Zoom, Zoom We’re Going to Hell
The SEC waded into the delirium of the stock market this week to let a horde of investors know that, in their mad dash to drain every last drop of profit from the festering corpse of capitalism, they had confused Zoom, the newly popular video-conference app, with Zoom, an entirely unrelated Chinese technology company.
Larz, Damned Larz, and Statistics
With the United States securing the enviable honor of having the most confirmed cases of the coronavirus in the world, it’s becoming increasingly difficult to keep track of all the various boobs, blockheads, and workaday villains who’ve contracted the virus. But let us take a moment to observe that TikTok personality Larz (who goes by GayShawnMendes), of Beverly Hills, has reportedly been hospitalized with the virus—a mere two days after he recorded a video of himself licking a public toilet as part of the “Coronavirus Challenge.” It’s unclear if the potty pecking is related or an unconnected instance of social media’s corrosive impact on one’s grey matter.
The Butler Did It!
Monied vacationers loath to junk their planned holidays—frankly, they’re rather urgent, given the untold stress of being otherwise trapped in claustrophobic luxury apartment towers, with Per Se closed and the Met Gala all but doomed—would be wise to consider the Santarena Hotel of Costa Rica, “a traditional gem where sun-kissed days revolve around blossoming courtyards.” You see, the Santarena has requisitioned the services of a “germ butler” to douse every last surface in disinfectant multiple times a day.

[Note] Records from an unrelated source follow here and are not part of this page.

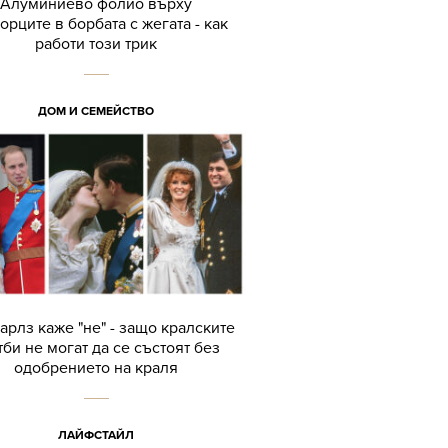
Алуминиево фолио върху
орците в борбата с жегата - как
работи този трик
ДОМ И СЕМЕЙСТВО
арлз каже "не" - защо кралските
тби не могат да се състоят без
одобрението на краля
ЛАЙФСТАЙЛ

That’s Me in the Spotlight
It’s a futile endeavor to venture a guess at what the fuck was going through NYU Tisch School dean Allyson Green’s head when, in response to students’ call to be refunded a portion of their tuition due to the cessation of in-person instruction, she sent them all a video of her lip syncing and dancing to REM’s “Losing My Religion,” a terrible song under any circumstances.
Donuts printed with the visage of National Institute of Allergy and Infectious Diseases director Dr. Anthony Fauci exist, presumably to commemorate his fruitless efforts to convince Trump that allowing millions of Americans to die in the streets so as to keep the wheels of the economy running is a bad idea.